Sara Burnett, Director of Wellness and Food Policy at Panera, is speaking at the inaugural Boston Food Tank Summit, “Investing in Discovery,” which will be held in collaboration with Tufts University and Oxfam America on April 1, 2017.
Sara is responsible for the policies that shape Panera’s perspective and commitments on food issues, overseeing the development and execution of programs such as the Clean Food initiative and the Raised Without Antibiotic program. She also manages the key relationships with suppliers, industry representatives, and academic and NGO stakeholders to support their efforts and gain knowledge about key issues.
Food Tank spoke with Sara about her inspiration and hope for the future of the food system.
Food Tank (FT): What originally inspired you to get involved in your work?
Sara Burnett (SB): It began as I worked on Panera’s project to launch Raised without Antibiotic Chicken nationwide. While we were originally inspired by product quality, in learning about and growing this supply chain I found my inspiration from the animal welfare and public health implications of our commitment.
FT: What makes you continue to want to be involved in this kind of work?
SB: I’m motivated by the positive progress we’ve seen across our industry, from new technologies and practices to make farming more sustainable to a redefinition of what it means to eat well. In addition, I see consumers who are more informed than ever about the impact of their food choices and tax dollars. I truly believe we have a huge opportunity to shift demand and make a positive impact on the global food system.
FT: Who inspired you as a kid?
SB: My parents are both part of the broader food system, with my father as a restaurant operator and my mother as a grocer. They showed me not only how hard it is to get food to the table but also how to make a difference with your everyday actions.

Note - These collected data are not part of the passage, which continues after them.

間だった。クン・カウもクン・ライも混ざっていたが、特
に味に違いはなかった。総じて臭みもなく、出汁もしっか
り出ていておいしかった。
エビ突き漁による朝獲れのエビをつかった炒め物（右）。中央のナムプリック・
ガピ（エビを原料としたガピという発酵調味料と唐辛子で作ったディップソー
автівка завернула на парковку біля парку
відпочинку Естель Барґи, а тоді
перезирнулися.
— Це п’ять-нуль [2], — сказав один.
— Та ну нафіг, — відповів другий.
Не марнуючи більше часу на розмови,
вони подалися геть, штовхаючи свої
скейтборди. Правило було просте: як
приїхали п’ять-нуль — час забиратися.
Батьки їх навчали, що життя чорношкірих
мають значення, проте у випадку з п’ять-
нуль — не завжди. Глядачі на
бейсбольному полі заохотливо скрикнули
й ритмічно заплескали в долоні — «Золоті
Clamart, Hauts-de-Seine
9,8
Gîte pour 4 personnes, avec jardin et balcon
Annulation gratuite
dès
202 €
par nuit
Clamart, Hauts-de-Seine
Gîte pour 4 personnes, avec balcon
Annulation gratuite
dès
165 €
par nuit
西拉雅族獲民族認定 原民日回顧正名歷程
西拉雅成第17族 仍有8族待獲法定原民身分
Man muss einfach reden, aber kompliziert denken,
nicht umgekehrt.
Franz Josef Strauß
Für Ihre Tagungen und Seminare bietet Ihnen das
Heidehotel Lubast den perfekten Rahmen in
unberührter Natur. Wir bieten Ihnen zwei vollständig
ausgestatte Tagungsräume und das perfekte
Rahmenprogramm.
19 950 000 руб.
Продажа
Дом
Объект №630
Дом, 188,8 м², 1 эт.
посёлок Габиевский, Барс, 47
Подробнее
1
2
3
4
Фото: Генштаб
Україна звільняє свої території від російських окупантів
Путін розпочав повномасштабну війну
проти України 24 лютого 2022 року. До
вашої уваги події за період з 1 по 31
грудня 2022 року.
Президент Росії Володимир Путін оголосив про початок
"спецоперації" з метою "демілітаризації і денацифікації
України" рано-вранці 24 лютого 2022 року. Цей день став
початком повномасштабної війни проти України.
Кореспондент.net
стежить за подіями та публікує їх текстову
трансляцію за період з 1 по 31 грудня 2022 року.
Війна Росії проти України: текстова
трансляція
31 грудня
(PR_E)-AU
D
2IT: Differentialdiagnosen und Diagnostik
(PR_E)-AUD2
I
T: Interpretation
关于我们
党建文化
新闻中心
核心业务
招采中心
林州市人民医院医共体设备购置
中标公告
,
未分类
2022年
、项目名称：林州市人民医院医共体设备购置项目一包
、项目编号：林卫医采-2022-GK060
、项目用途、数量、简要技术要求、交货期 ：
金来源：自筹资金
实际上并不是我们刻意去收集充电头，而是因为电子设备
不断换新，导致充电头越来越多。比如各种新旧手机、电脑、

You can make a daily impact—from how you choose to treat an employee to the product you choose to sell and promote.
FT: What do you see as the biggest opportunity to fix the food system?
SB: As part of a big brand, I have seen firsthand the power that we have to influence food culture and consumers food choices. I believe with our voice, we can move faster than any legislation to educate and inform consumers which in turn creates demand for products that nourish our bodies and the earth.
FT: Can you share a story about a food hero who inspired you?
SB: I had the pleasure of working with Dr. David Eisenberg, the founder of Healthy Kitchens Healthy Lives, for the past year. He has channeled his passion for cooking and expertise in complementary medicine into a powerful program that helps inspire healthier habits.
FT: What’s the most pressing issue in food and agriculture that you’d like to see solved?
SB: Pervasive monoculture and lack of biodiversity within our food and agriculture system.
FT: What is one small change every person can make in their daily lives to make a big difference?
SB: Be mindful. Whether you’re grocery shopping, at the local coffee shop, or running through the airport, make a conscious decision about what you consume and how it aligns with your personal values.
FT: What advice can you give to President Trump and the U.S. Congress on food and agriculture?
SB: Short term “profits” aren’t what will serve our country, our consumers or our earth in 10, 20, 50, or 100 years. Use a True Cost Accounting model when evaluating food and environmental policy.